# 39 Ford finished



## PF Flyer (Jun 24, 2008)

Finished the black 39 for my Dad for Father's Day. Way out of my comfort zone here. Made enough mistakes to write my own book. But most were correctable and in the end I think it turned out okay. Found a copy of the original sales brochure online to accompany the model. (Next time, I've got to dust before I photograph!)


----------



## 71 Charger 500 (Jan 27, 2011)

Dang, this thing is awesome!


----------



## Ian Anderson (Jan 24, 2011)

YES MAN,... that is a very nice job dude, GREAT WORK MAN,....And Very Clean As Well....I give it A 10 out of a possible 10,...(A+)




Ian


----------



## Modlerbob (Feb 10, 2011)

Looks very good to me also. Your dad will love it. I made several models for my dad while he was alive. My older brother always collected one or two of my model planes when he came to visit and he still had every one of them when he died last year.


----------



## scottnkat (May 11, 2006)

excellent job - thanks for posting those pics


----------



## PF Flyer (Jun 24, 2008)

Thanks for the kind comments.
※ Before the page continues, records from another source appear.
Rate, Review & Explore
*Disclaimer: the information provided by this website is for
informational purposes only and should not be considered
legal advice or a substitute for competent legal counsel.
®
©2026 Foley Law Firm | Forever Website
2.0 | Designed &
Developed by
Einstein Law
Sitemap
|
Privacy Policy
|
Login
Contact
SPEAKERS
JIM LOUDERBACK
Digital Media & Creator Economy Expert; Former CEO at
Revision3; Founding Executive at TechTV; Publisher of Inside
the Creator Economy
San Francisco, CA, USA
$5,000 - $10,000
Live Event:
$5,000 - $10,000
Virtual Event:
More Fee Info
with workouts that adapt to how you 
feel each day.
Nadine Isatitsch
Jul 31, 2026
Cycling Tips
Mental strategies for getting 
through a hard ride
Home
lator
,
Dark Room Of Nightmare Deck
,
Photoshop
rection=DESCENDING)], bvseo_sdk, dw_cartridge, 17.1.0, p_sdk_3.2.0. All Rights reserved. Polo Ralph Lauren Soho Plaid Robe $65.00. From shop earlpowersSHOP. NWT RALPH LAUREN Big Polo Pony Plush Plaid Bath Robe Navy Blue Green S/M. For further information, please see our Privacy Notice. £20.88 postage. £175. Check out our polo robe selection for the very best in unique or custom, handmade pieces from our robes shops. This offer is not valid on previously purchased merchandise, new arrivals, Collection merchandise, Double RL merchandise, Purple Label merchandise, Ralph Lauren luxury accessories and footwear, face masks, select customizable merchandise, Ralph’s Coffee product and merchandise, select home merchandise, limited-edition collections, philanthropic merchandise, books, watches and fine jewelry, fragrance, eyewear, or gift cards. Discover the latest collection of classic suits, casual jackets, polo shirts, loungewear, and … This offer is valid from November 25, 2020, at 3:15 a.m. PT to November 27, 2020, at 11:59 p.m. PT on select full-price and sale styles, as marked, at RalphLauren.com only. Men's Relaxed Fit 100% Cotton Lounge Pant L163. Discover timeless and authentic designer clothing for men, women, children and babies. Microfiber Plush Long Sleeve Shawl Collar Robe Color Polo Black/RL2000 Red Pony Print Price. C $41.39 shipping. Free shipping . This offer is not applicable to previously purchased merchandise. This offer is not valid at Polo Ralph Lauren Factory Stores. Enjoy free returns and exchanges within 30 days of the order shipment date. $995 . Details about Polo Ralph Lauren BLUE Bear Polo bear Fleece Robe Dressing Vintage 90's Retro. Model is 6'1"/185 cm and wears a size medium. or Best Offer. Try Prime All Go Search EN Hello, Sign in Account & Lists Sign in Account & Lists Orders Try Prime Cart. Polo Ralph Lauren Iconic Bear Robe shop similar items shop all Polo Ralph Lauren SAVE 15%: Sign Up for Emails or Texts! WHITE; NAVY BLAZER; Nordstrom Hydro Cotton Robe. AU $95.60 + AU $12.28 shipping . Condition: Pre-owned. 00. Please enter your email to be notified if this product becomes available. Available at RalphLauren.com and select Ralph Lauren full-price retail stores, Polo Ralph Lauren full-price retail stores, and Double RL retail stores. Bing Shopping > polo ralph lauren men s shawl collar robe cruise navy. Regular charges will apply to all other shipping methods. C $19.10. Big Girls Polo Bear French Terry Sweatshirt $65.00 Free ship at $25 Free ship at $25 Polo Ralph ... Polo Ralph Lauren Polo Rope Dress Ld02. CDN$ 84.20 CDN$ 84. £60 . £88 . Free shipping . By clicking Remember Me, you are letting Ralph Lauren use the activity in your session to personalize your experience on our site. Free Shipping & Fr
I might gin up enough courage to attempt the 71 Plymouth Duster I had as a teenager.


----------



## 440 dakota (Feb 23, 2006)

looks great I'm sure he will love it,you probably already know you can buy inexpensive display cases at Michaels or Hobby lobbys which ever you have near you,help keep it clean,now go get started on the Duster am sure we all will look forward to seeing it


----------



## Ian Anderson (Jan 24, 2011)

...lol.....440, I'm sure your right man, HIS DAD WILL LOVE IT, and your right would look great UNDER GLASS, .......And Hey PF, is still raining in those hills last few weeks up there ?, Were STILL GETTING SOAKED OVER HERE in the Cascades man,....and, Like Ron said there,...We would all enjoy seeing that duster being built here,.and just like back in school, MORE POINTS IF YOU SHOW YOUR WORK, you are a professor in Many deferent ways my Friend, NO DOUBT, EVEN HERE MISTER,..lol....But she looks great,...Beautiful workmanship man,...Thinks for the show..



Ian


----------



## PF Flyer (Jun 24, 2008)

Thanks again. It's in a display case as I write this. The official sales brochure for the 39s arrived in yesterday's mail. What a hoot! No seatbelts, no turn signals--pre-Ralph Nader for sure. I have the Duster kit; it's a 340, mine was 318, but close. Mine also had two-tone paint (red/orange with a black roof) That wil be tricky. You guys know anything about bare metal foil?


----------



## Ian Anderson (Jan 24, 2011)

I'm just now learning that trick as well PF,..so WHAT SAID HERE GUYS,?..Someone do a Bare Metal Foil Lesson here for us again, PLEASE....lol.





Ian


----------